お嫁さんからのお兄ちゃん呼びか。陽葵ちゃんがとても可愛かったので、優奈に呼ばれたらどんな感じなのか興味が出てくる。
「分かった。じゃあ、お願いしようかな」
「分かりました!」
嬉しそうな様子で返事をすると、優奈は体を俺の方に向けて、俺のことをしっかりと見つめ、
「和真お兄ちゃん」
と、いつもの優しい笑顔で俺のことをお兄ちゃん呼びしてくれた。
優奈らしい笑顔で呼んでくれたのもあってとてもキュンとなる。夫婦という関係でありながらお兄ちゃん呼びされることにそそられるものもあって。凄く可愛いから、陽葵ちゃんのときと同じく頬が緩んでいく。
「とてもいいよ、優奈。可愛い」
「良かったですっ。喜んでもらえて嬉しいです」
優奈は言葉通りの嬉しそうな笑顔を見せる。
「まさか、お嫁さんからお兄ちゃんって呼ばれる日が来るとは思わなかったよ。ありがとう、優奈」
そう言って、俺はさっきの陽葵ちゃんのように、お兄ちゃん呼びをしてくれたお礼として優奈の頭を優しく撫でる。

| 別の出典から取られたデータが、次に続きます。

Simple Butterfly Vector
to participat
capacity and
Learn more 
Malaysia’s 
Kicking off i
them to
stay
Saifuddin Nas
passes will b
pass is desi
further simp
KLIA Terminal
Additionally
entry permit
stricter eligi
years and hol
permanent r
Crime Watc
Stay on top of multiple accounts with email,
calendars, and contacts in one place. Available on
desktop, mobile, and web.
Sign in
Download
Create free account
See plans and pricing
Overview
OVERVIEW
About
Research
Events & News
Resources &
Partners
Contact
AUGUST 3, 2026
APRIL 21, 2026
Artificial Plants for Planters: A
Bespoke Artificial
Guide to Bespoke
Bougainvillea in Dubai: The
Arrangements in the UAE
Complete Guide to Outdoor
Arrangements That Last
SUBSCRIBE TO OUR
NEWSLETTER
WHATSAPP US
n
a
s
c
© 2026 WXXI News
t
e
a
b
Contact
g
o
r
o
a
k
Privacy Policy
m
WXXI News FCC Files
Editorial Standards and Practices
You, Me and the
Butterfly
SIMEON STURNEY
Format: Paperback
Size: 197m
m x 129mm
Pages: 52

優奈はとても柔らかい笑顔になって。頭を撫でられるのが好きだから、段々と嬉しそうな笑顔へと変わっていく。これで少しでも優奈が満足できていたら嬉しい。
「あたしに嫉妬するのを含めて可愛かったよ、お姉ちゃん」
「可愛かったよなぁ、陽葵ちゃん。有栖川にもお兄ちゃんって呼ばれるなんて、長瀬は幸せ者だな」
「ああ。本当に幸せだよ」
「優奈が嫉妬する姿は全然見たことがなかったから、新鮮で可愛かったわ」
「そうだね、萌音。長瀬のことが凄く好きなんだって分かるよ。あと、優奈はしっかりとしたお嫁さんだし、陽葵ちゃんのお姉ちゃんだから、長瀬をお兄ちゃん呼びするのはギャップがあって可愛かった」
「そう言われると、何だか照れてしまいますね」
えへへっ、と優奈ははにかむ。そんな優奈も可愛くて。照れている優奈には悪いけど、井上さんと佐伯さんの言葉に心の中で頷いた。

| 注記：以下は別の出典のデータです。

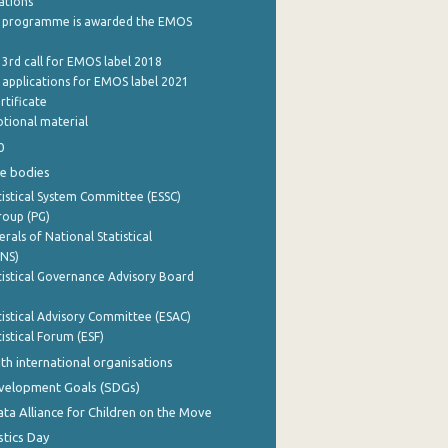
cations
 programme is awarded the EMOS
 3rd call for EMOS label 2018
e applications for EMOS label 2021
rtificate
tional material
0
e bodies
istical System Committee (ESSC)
roup (PG)
rals of National Statistical
INS)
istical Governance Advisory Board
istical Advisory Committee (ESAC)
istical Forum (ESF)
th international organisations
evelopment Goals (SDGs)
ata Alliance for Children on the Move
stics Day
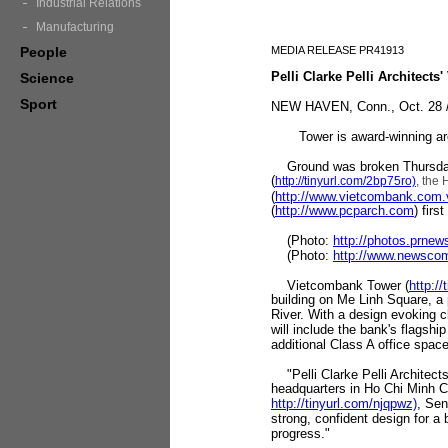
Industrial Relations
Manufacturing
People
MEDIA RELEASE PR41913
Pelli Clarke Pelli Architec
Science
Sport
NEW HAVEN, Conn., Oct. 28 /
Tower is award-winning archit
Ground was broken Thursday
(
http://tinyurl.com/2bp75ro)
, the
(
http://www.vietcombank.com.
(
http://www.pcparch.com
) firs
(Photo:
http://photos.prne
(Photo:
http://www.newsco
Vietcombank Tower (
http:/
building on Me Linh Square, a 
River. With a design evoking c
will include the bank's flagship
additional Class A office space
"Pelli Clarke Pelli Architect
headquarters in Ho Chi Minh Ci
http://tinyurl.com/njqpwz)
, Sen
strong, confident design for a b
progress."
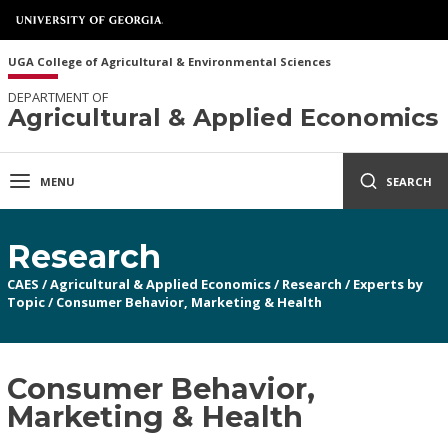
UGA College of Agricultural & Environmental Sciences
DEPARTMENT OF
Agricultural & Applied Economics
MENU
SEARCH
Research
CAES
/
Agricultural & Applied Economics
/
Research
/
Experts by
Topic
/
Consumer Behavior, Marketing & Health
Consumer Behavior,
Marketing & Health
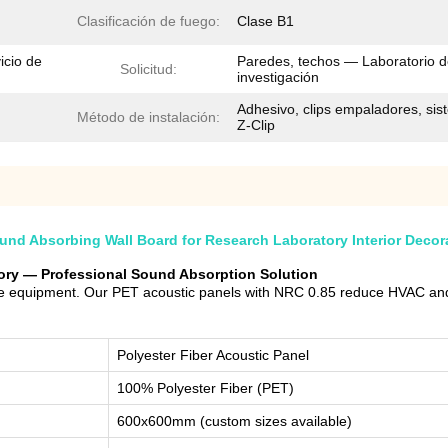
Clasificación de fuego:
Clase B1
icio de
Paredes, techos — Laboratorio 
Solicitud:
investigación
Adhesivo, clips empaladores, si
Método de instalación:
Z-Clip
nd Absorbing Wall Board for Research Laboratory Interior Decor
tory — Professional Sound Absorption Solution
ive equipment. Our PET acoustic panels with NRC 0.85 reduce HVAC and
Polyester Fiber Acoustic Panel
100% Polyester Fiber (PET)
600x600mm (custom sizes available)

陽葵ちゃんが遊びに来ると決まったとき、優奈&陽葵ちゃん姉妹からお兄ちゃん呼びされるとは想像もしなかったな。嫉妬する優奈を見られたのも含めて、とてもいい時間を過ごせた。
それからも、みんなが知っているアニメを観たり、うちにあるテレビゲームをやったりして、陽葵ちゃん達が帰る夕方頃まで楽しい時間を過ごすのであった。